Une des questions à se poser lorsque l'on crée un projet « nature »  qui implique des voyages est celle du bilan écologique.

Le moindre déplacement génère une dépense énergétique qui pèse sur notre planète. Dès lors, créer une association qui se dit écologique et qui propose des voyages plus ou moins lointains, n’est-ce pas paradoxal ?

Si l’on considère l’impact écologique immédiat d’un voyage « classique », le constat n’est guère brillant. Les déplacements (parfois même en avion), des comportements énergivores sur place (gaspillage, non gestion des déchets, …), le peu de prise en compte de la population locale, la dégradation des sites, ... sont autant de facteurs qui augmentent l’empreinte écologique du voyageur.

Mais alors, quelles alternatives se présentent à nous ?

La solution la plus radicale est d’arrêter de voyager ! Mais si quelques personnes sont prêtes à ce genre de renoncement, la grande majorité des gens continuent à vouloir changer d’air.
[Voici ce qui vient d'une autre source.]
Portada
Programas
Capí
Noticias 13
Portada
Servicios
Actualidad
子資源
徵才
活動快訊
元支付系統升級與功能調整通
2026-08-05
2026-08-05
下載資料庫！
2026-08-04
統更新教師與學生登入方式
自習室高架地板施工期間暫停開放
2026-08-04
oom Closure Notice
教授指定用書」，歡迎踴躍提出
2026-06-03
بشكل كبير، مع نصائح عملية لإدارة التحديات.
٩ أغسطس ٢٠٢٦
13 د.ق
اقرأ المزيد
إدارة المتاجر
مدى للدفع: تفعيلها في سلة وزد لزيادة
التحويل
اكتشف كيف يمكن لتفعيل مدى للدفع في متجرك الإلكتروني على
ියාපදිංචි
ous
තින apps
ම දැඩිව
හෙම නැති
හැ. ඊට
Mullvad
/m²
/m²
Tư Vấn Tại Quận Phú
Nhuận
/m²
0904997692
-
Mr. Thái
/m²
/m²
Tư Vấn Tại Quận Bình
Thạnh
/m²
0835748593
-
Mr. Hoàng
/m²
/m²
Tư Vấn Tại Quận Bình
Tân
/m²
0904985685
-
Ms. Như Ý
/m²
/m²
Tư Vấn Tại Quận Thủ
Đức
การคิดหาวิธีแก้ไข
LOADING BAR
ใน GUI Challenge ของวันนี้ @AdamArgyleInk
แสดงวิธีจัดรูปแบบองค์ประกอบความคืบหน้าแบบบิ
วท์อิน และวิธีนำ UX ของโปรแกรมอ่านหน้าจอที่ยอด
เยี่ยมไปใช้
Certains choisissent la formule « soleil-hôtel-piscine-cocotiers », d’autres aspirent à des voyages « découvertes », qu’elles soient historiques, humaines, naturelles, … Voyager semble donc de toutes façons incontournable dans notre société actuelle, avec comme premier argument le bien-être personnel.
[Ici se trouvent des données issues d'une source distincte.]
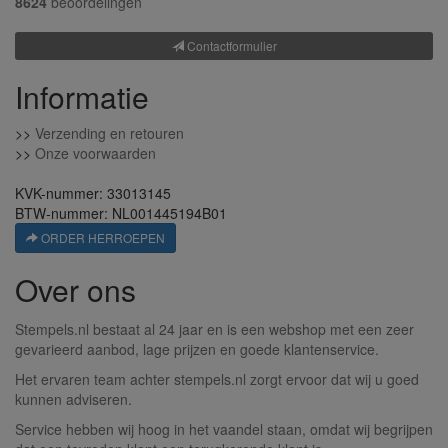
8624
beoordelingen
Contactformulier
Informatie
>>
Verzending en retouren
>>
Onze voorwaarden
KVK-nummer: 33013145
BTW-nummer: NL001445194B01
ORDER HERROEPEN
Over ons
Stempels.nl bestaat al 24 jaar en is een webshop met een zeer
gevarieerd aanbod, lage prijzen en goede klantenservice.
Het ervaren team achter stempels.nl zorgt ervoor dat wij u goed
kunnen adviseren.
Service hebben wij hoog in het vaandel staan, omdat wij begrijpen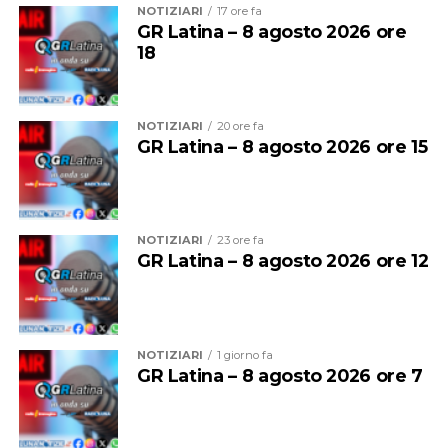
NOTIZIARI
17 ore fa
GR Latina – 8 agosto 2026 ore
18
NOTIZIARI
20 ore fa
GR Latina – 8 agosto 2026 ore 15
NOTIZIARI
23 ore fa
GR Latina – 8 agosto 2026 ore 12
Per entrambe le giornate sarà quindi vietato
bivaccare,
campeggiare e accendere fuochi o falò
su tutte le
spiagge del litorale comunale.
NOTIZIARI
1 giorno fa
GR Latina – 8 agosto 2026 ore 7
Sono inoltre vietate la vendita e la somministrazione di
bevande alcoliche nei pubblici esercizi, compresi gli
stabilimenti balneari, dalle
2 alle 7 del mattino
.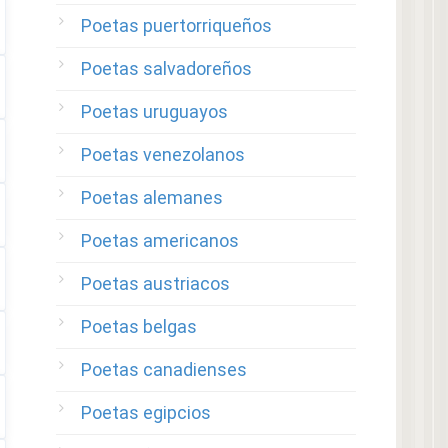
Poetas puertorriqueños
Poetas salvadoreños
Poetas uruguayos
Poetas venezolanos
Poetas alemanes
Poetas americanos
Poetas austriacos
Poetas belgas
Poetas canadienses
Poetas egipcios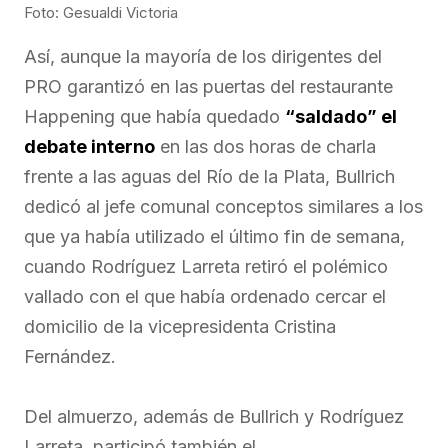
Foto: Gesualdi Victoria
Así, aunque la mayoría de los dirigentes del
PRO garantizó en las puertas del restaurante
Happening que había quedado
“saldado” el
debate interno
en las dos horas de charla
frente a las aguas del Río de la Plata, Bullrich
dedicó al jefe comunal conceptos similares a los
que ya había utilizado el último fin de semana,
cuando Rodríguez Larreta retiró el polémico
vallado con el que había ordenado cercar el
domicilio de la vicepresidenta Cristina
Fernández.
Del almuerzo, además de Bullrich y Rodríguez
Larreta, participó también el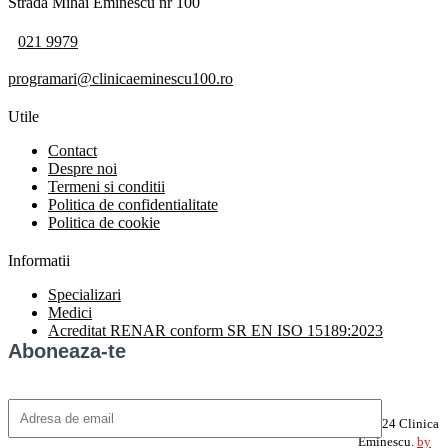
Strada Mihai Eminescu nr 100
021 9979
programari@clinicaeminescu100.ro
Utile
Contact
Despre noi
Termeni si conditii
Politica de confidentialitate
Politica de cookie
Informatii
Specializari
Medici
Acreditat RENAR conform SR EN ISO 15189:2023
Aboneaza-te
©2024 Clinica
Eminescu.
by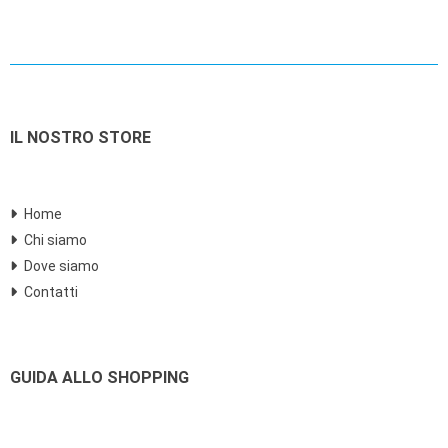
IL NOSTRO STORE
Home
Chi siamo
Dove siamo
Contatti
GUIDA ALLO SHOPPING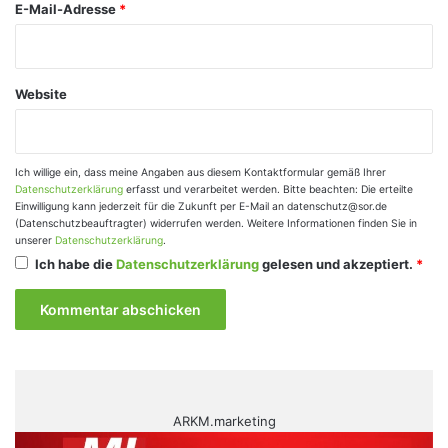
E-Mail-Adresse
*
Website
Ich willige ein, dass meine Angaben aus diesem Kontaktformular gemäß Ihrer
Datenschutzerklärung
erfasst und verarbeitet werden. Bitte beachten: Die erteilte
Einwilligung kann jederzeit für die Zukunft per E-Mail an datenschutz@sor.de
(Datenschutzbeauftragter) widerrufen werden. Weitere Informationen finden Sie in
unserer
Datenschutzerklärung
.
Ich habe die
Datenschutzerklärung
gelesen und akzeptiert.
*
ARKM.marketing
Un autre argument en faveur du voyage est que dans de nombreuses régions du monde (par exemple en Afrique, en Amazonie mais aussi plus proche, comme dans certaines régions de France !), les bénéfices générés par le tourisme constituent un apport majeur à l’économie locale. Et les voyages de découvertes favorisent également la protection de sites naturels, historiques …

« Dans au moins 18 des pays les moins avancés, le tourisme constitue la première ou la deuxième source de recette en devises […]. Un emploi dans le secteur direct du tourisme engendre approximativement 1,5 emploi supplémentaire dans les activités économiques liées au tourisme. ». ( Source : Etre écovoyageur, Robert Pince pour Nature et Découvertes)

Sensibles à ces arguments, nous avons voulu pousser plus loin le raisonnement : puisque la majorité choisit de toutes façons de voyager, alors autant essayer d’améliorer l’empreinte écologique des voyages ! Nous avons donc réfléchi aux moyens d’augmenter l’impact positif et de diminuer l’impact négatif.

 

Diminuer l’impact négatif

Nous sommes conscients que l’impact négatif est difficile à diminuer, notamment à cause des déplacements. En effet, s’il est souvent possible d’organiser du co-voiturage dans le cadre de déplacements en voiture, il est impossible de diminuer directement l’impact négatif d’un voyage en avion.

Nous avons donc examiné les autres aspects de nos voyages.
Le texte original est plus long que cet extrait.